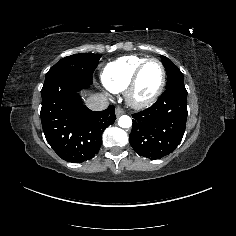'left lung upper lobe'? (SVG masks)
<instances>
[{
	"label": "left lung upper lobe",
	"mask_w": 236,
	"mask_h": 236,
	"mask_svg": "<svg viewBox=\"0 0 236 236\" xmlns=\"http://www.w3.org/2000/svg\"><path fill=\"white\" fill-rule=\"evenodd\" d=\"M161 61L167 72L168 81L166 89L174 85L184 84V77L179 68L171 60L163 55H161Z\"/></svg>",
	"instance_id": "5c2ea615"
}]
</instances>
☆ ☆ ☆ ☆
-- TASK OBJECTIVE --
Copy all the data exactly as written, but skip any picture.

-- EXPECTED ANSWER --
'left lung upper lobe'? (SVG masks)
<instances>
[{
	"label": "left lung upper lobe",
	"mask_w": 236,
	"mask_h": 236,
	"mask_svg": "<svg viewBox=\"0 0 236 236\" xmlns=\"http://www.w3.org/2000/svg\"><path fill=\"white\" fill-rule=\"evenodd\" d=\"M161 61L167 72L168 81L166 89L174 85L184 84V77L179 68L171 60L163 55H161Z\"/></svg>",
	"instance_id": "5c2ea615"
}]
</instances>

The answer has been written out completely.